Last year, Xerox held its first big partner show in several years, the Fusion conference in San Antonio, where CEO Ursula Burns talked a lot about bringing traditional network managed service providers into managed print. Can you give us an update on that initiative?

Right now, it's a services function but it's still integrated into the technology business because so much of it is wrapped around the device. It's a very good, growing part of the business. I personally think it's the future for major enterprise type printing situations. We're growing well there. It's a combination of some great software and the way that we manage the fleet.

What are some other areas where you see as strong growth opportunities?

If I had to point to a single vertical, it would be health care. We provide services to the providers -- those would be the doctors, the hospitals. We're coming out with new solutions and new platforms for the provider side. We also do a lot of work for the payers. That would be the insurance companies, the claims processing. We help them with the whole process of managing claims. We continue to broaden the services that we offer under that. The third is we have a lot of great relationships with government. We provide the Medicaid processing services for many states. Our most recent major win was California. They really dovetail itno the whole ecosystem: the providers, the payers and now the insurance exchanges. We have some contracts with states and are aggressively seeking more.

Would you agree with the sentiment that you can't be just an IT service provider anymore and that you really need to be a business service provider?

Yeah, we have an IT business that we run infrastructure for entire organizations but our entire focus is in what we call thick verticals, to your point.
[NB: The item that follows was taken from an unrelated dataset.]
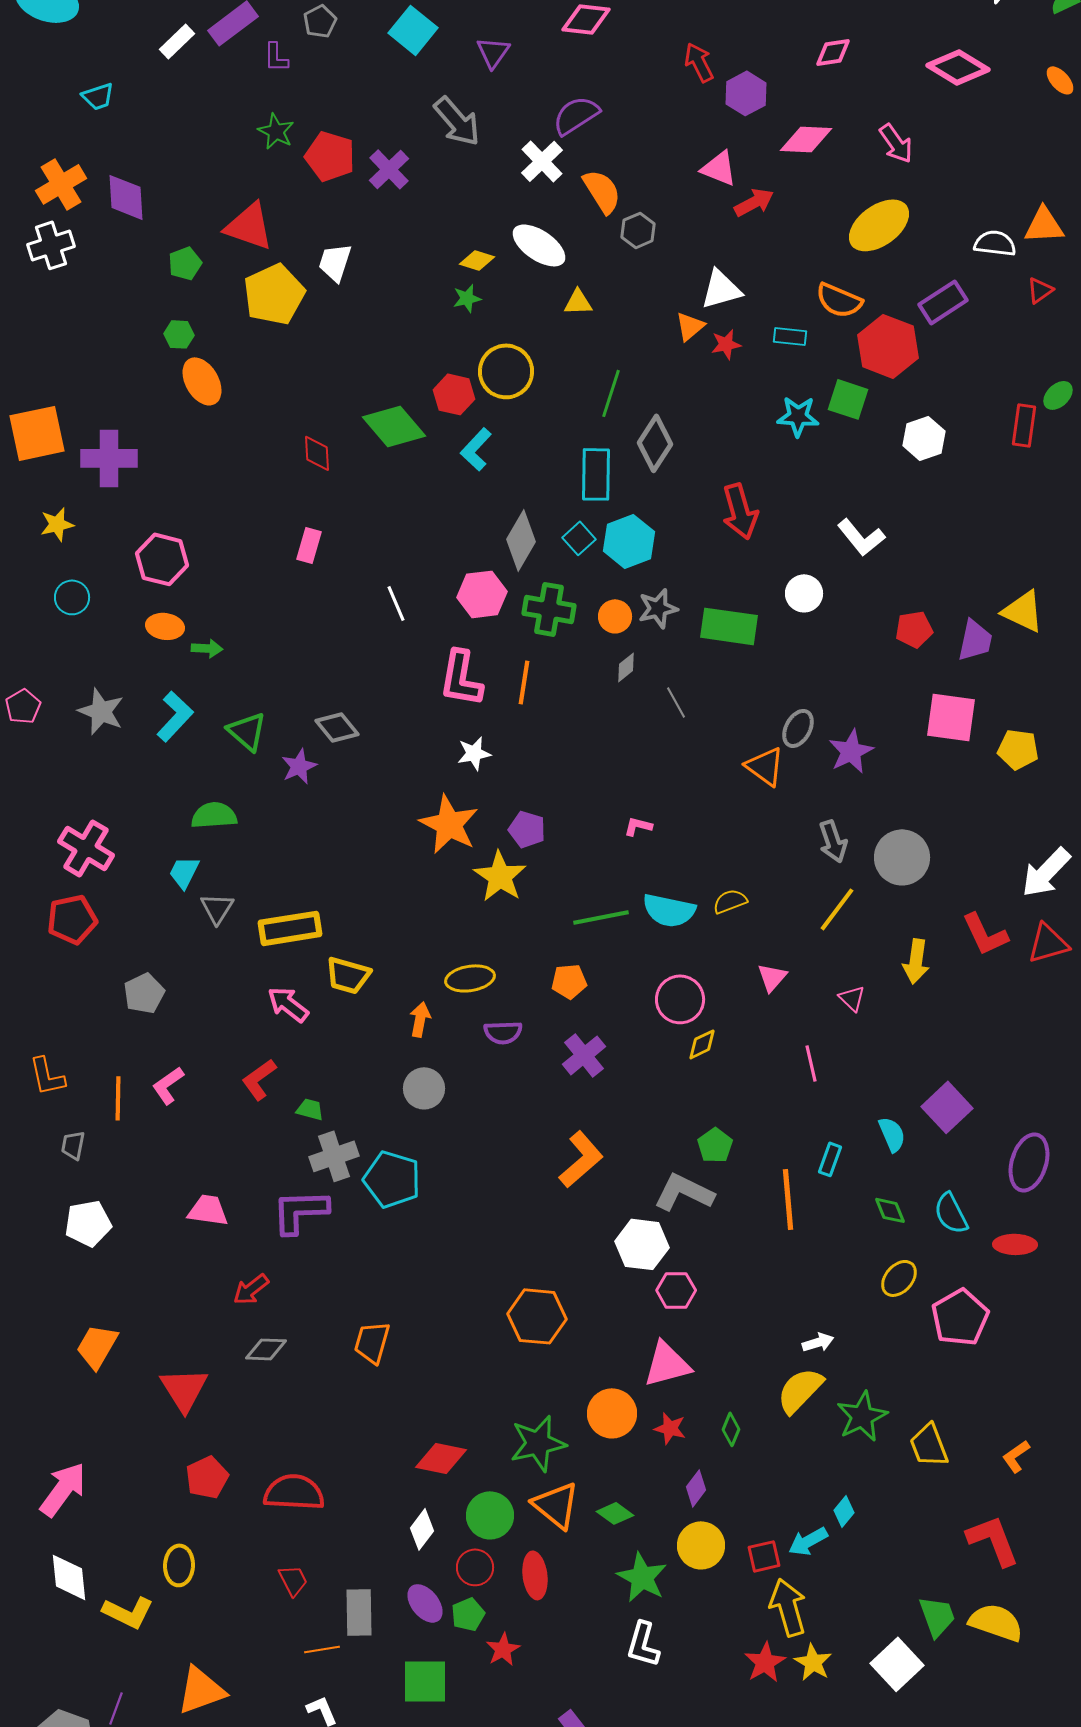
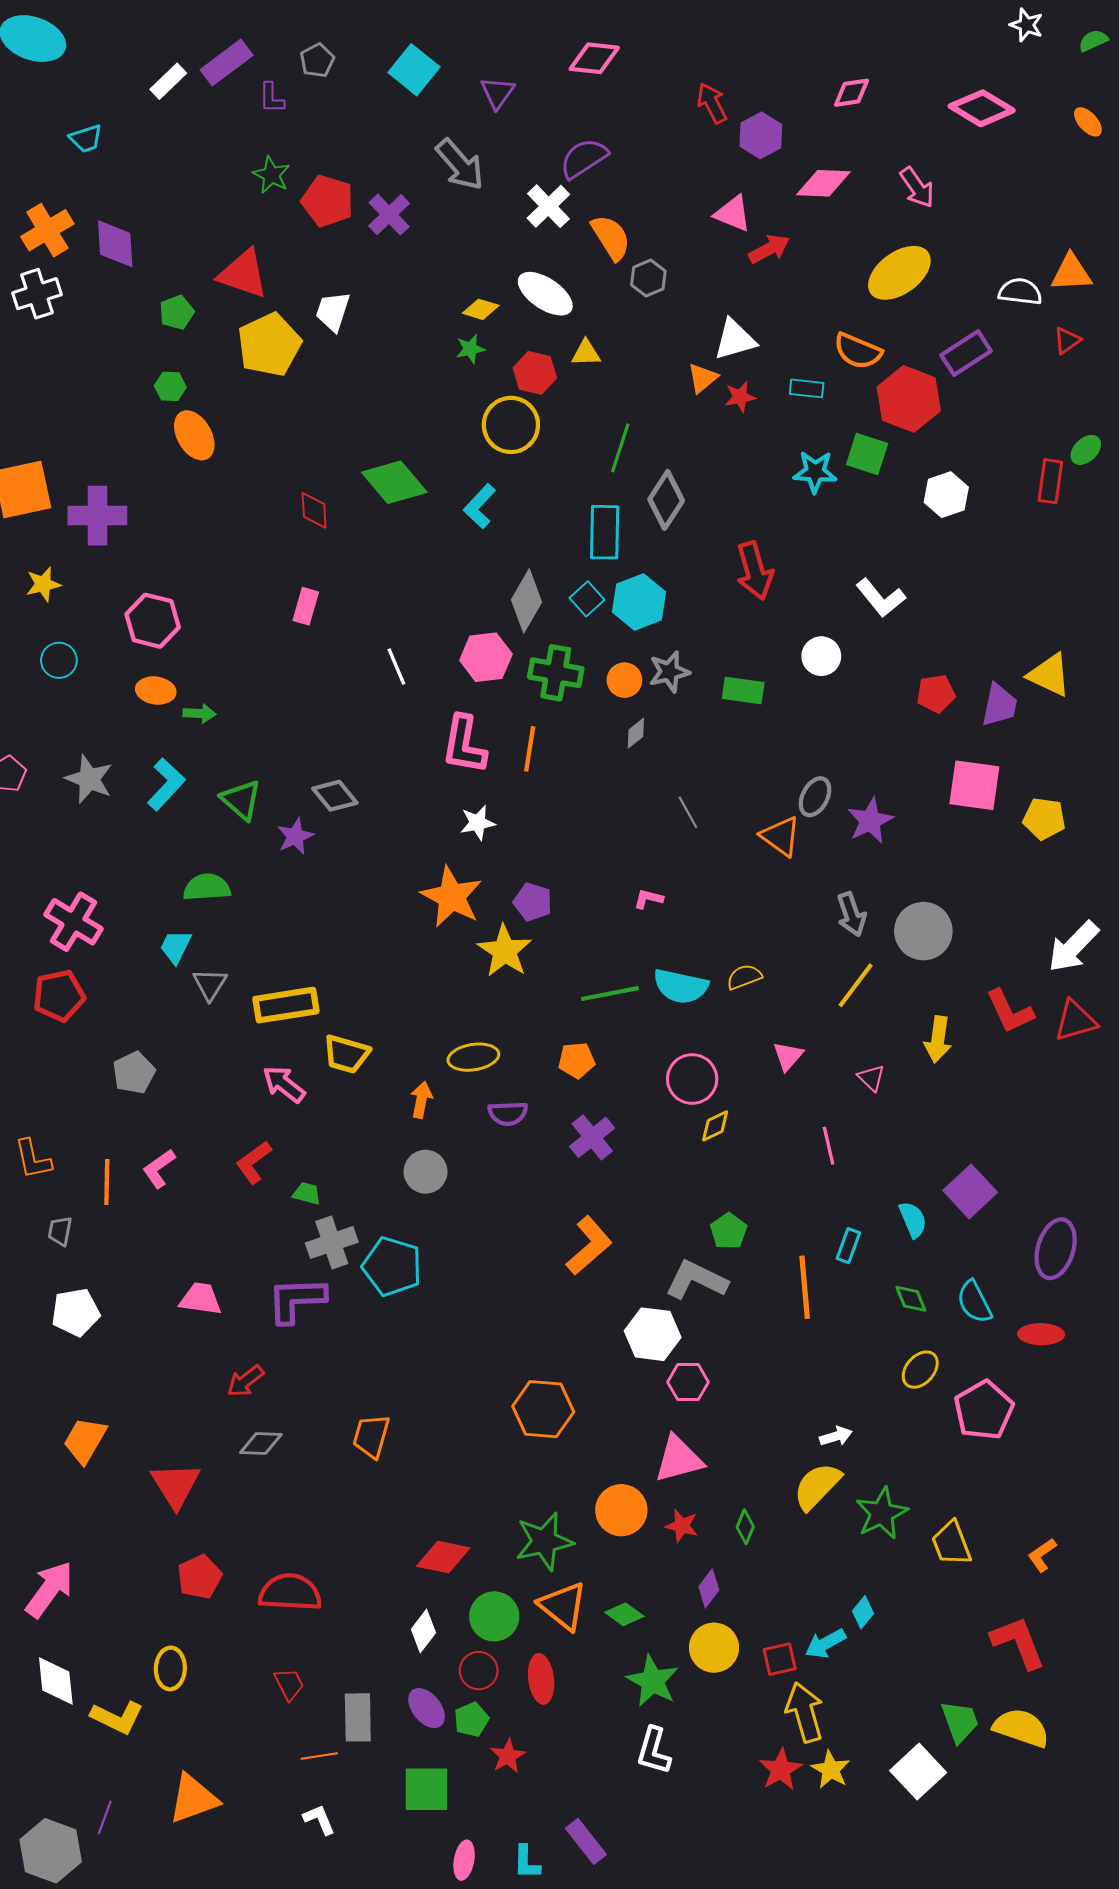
red hexagon: (454, 394) -> (535, 373), moved
green rectangle: (729, 626) -> (743, 691), size x0.7
gray line: (676, 702) -> (688, 812), moved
Where we provide experts in retail who can bring retail solutions. You're right, the idea of being a pure vanilla infrastructure provider is gone. There is some of that that happens but most of that is being driven now by solutions that are more business specific.

Finally, what are some other areas where you expect big growth?
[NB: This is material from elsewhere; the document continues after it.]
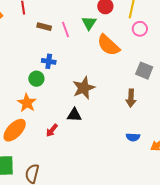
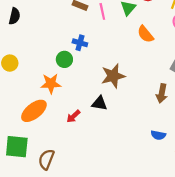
orange semicircle: (108, 45) -> (145, 34), size x0.7
orange star: (27, 103) -> (51, 84), turned 30

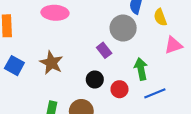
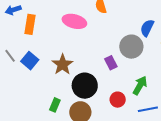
green arrow: (141, 69) -> (140, 85), turned 30
black circle: (95, 79) -> (85, 86), moved, size x1.6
I think transportation is a very exciting area. The reason that I like transportation because no. 1 we have great solutions and are a market leader with many services within the broad transportation area. But I think the new technology that we've gained being part of Xerox has manifested itself in transportation and other areas into services that we provide. I'll give you an example. We just won a contract with the City of Los Angeles working with on-street parking. We were able to take data that we had accumulated because of the ticket processing that we've done for a long time and gave that to the folks at PARC, the Palo Alto Research Center, for Xerox. They are incredibly smart people and they wrote some algorithms and did some other things and said let us give you some suggestions that the city could significantly improve this whole process from a customer point of view, from a revenue point of view and an efficiency point of view. They really came back with some exciting advantages for the customer.

How often do you guys leverage PARC?

PARC is my generic term for all the research facilities of Xerox, but we have customer training sessions very regularly there. We take our major customers there. We bring in some scientists from PARC and lock them into a conference room for the day and talk about the future, what are the big problems people are facing. They're tremendous. They come out of there with lists of things to do and implement in the future. And they have also tremendous talent that we're able to point people, once we hear what [customers'] issues are, PARC becomes a mechanism to point people toward.

In summary, the former ACS business sounds like it has found a home within Xerox. Any challenges you still have?

The transition is going very well. Ursula has done a tremendous job of getting the right level of integration and at the same time preserving the entrepreneurial spirit that made ACS such a great company.